In his famous dissent in Olmstead v. United States, Supreme Court Justice Louis Brandeis in 1928 called the right to be left alone the most comprehensive of rights and the right most valued by civilized men. He was referring to the right to be left alone from the government — a right that today we call privacy.
Olmstead was involved in bootlegging, and the feds tapped his phones without any search warrants. The Supreme Court, which had never recognized the right to privacy, permitted the use of the overheard conversations as evidence in his criminal trial.
Two generations later, in Griswold v. Connecticut, a case involving the sale of contraceptives in violation of state law, Brandeis’ dissent was embraced by the court’s majority.
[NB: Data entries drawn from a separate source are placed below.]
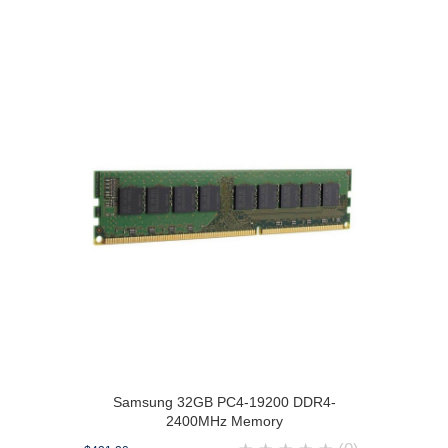
Samsung 32GB PC4-19200 DDR4-
2400MHz Memory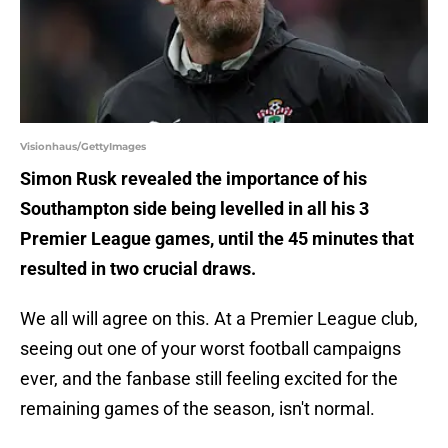
Visionhaus/GettyImages
Simon Rusk revealed the importance of his
Southampton side being levelled in all his 3
Premier League games, until the 45 minutes that
resulted in two crucial draws.
We all will agree on this. At a Premier League club,
seeing out one of your worst football campaigns
ever, and the fanbase still feeling excited for the
remaining games of the season, isn't normal.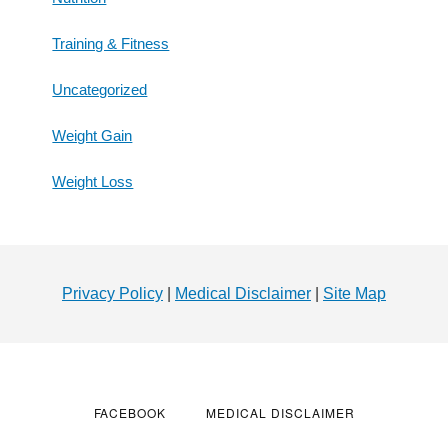
Training & Fitness
Uncategorized
Weight Gain
Weight Loss
Footer
Privacy Policy
|
Medical Disclaimer
|
Site Map
FACEBOOK
MEDICAL DISCLAIMER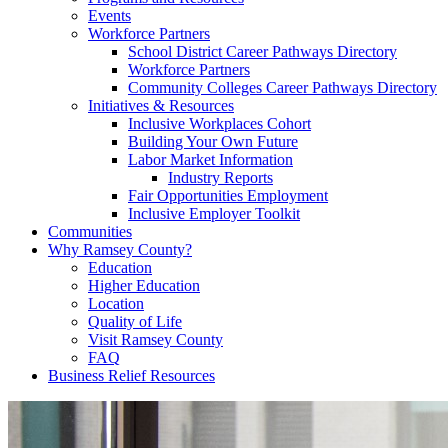
Events
Workforce Partners
School District Career Pathways Directory
Workforce Partners
Community Colleges Career Pathways Directory
Initiatives & Resources
Inclusive Workplaces Cohort
Building Your Own Future
Labor Market Information
Industry Reports
Fair Opportunities Employment
Inclusive Employer Toolkit
Communities
Why Ramsey County?
Education
Higher Education
Location
Quality of Life
Visit Ramsey County
FAQ
Business Relief Resources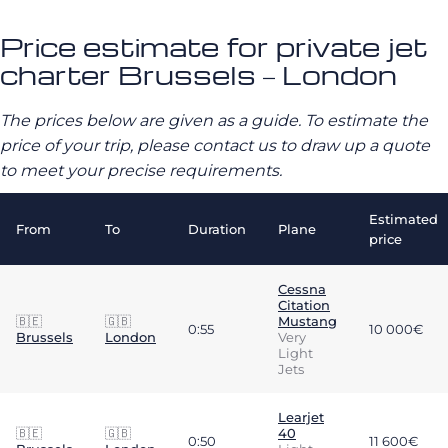
Price estimate for private jet
charter Brussels – London
The prices below are given as a guide. To estimate the
price of your trip, please contact us to draw up a quote
to meet your precise requirements.
Estimated
From
To
Duration
Plane
price
Cessna
Citation
🇧🇪
🇬🇧
Mustang
0:55
10 000€
Brussels
London
Very
Light
Jets
Learjet
🇧🇪
🇬🇧
40
0:50
11 600€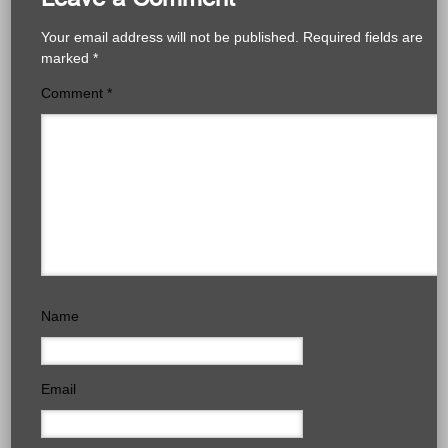
Your email address will not be published.
Required fields are
marked
*
Comment
*
Name
Email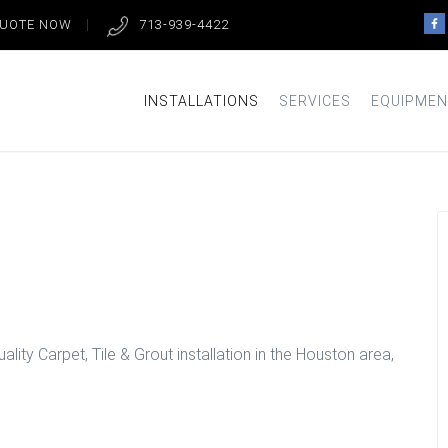
QUOTE NOW
713-939-4422
INSTALLATIONS
SERVICES
EQUIPMEN
tion in Houston
lity Carpet, Tile & Grout installation in the Houston area,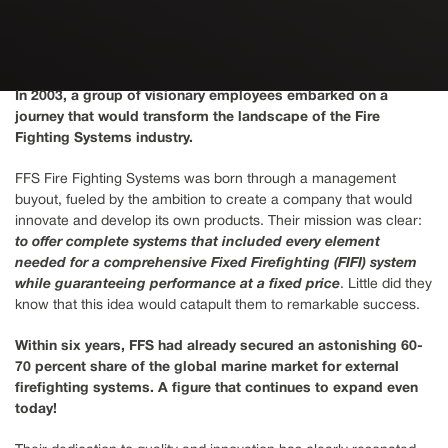
In 2003, a group of visionary employees embarked on a
journey that would transform the landscape of the Fire
Fighting Systems industry.
FFS Fire Fighting Systems was born through a management
buyout, fueled by the ambition to create a company that would
innovate and develop its own products. Their mission was clear:
to offer complete systems that included every element
needed for a comprehensive Fixed Firefighting (FIFI) system
while guaranteeing performance at a fixed price
. Little did they
know that this idea would catapult them to remarkable success.
Within six years, FFS had already secured an astonishing 60-
70 percent share of the global marine market for external
firefighting systems. A figure that continues to expand even
today!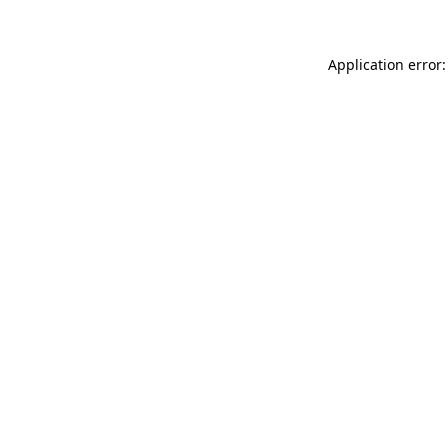
Application error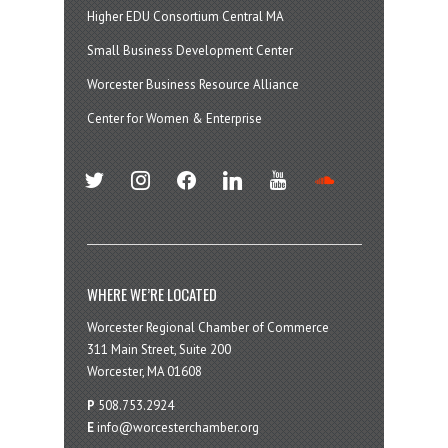
Higher EDU Consortium Central MA
Small Business Development Center
Worcester Business Resource Alliance
Center for Women & Enterprise
twitter
instagram
facebook
linkedin
youtube
soundcloud
WHERE WE’RE LOCATED
Worcester Regional Chamber of Commerce
311 Main Street, Suite 200
Worcester, MA 01608
P
508.753.2924
E
info@worcesterchamber.org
How odd that it took 175 years for the court to recognize that the Fourth Amendment — which was written to keep all government out of our bodies, homes, papers and effects — protects the fundamental right to privacy.
Yet, there is a difference between recognizing a right and preventing the government from violating it. The court’s instrument of prevention is known as the exclusionary rule. Courts are required to exclude from use at trial all evidence obtained by the government in violation of a recognized right.
In the early days of this rule, prosecutors argued that the criminal should not go free merely because the constable has erred. The counterargument — which on paper prevailed — is that a fundamental liberty is meaningless if the cost of government violation does not exceed the gain.
The reason I say that this pro-liberty view prevailed “on paper” is because the feds — whose appetite for surveillance is insatiable — have found ways around it. The government continues to cut holes in the Fourth Amendment, and it has gleefully jumped through them.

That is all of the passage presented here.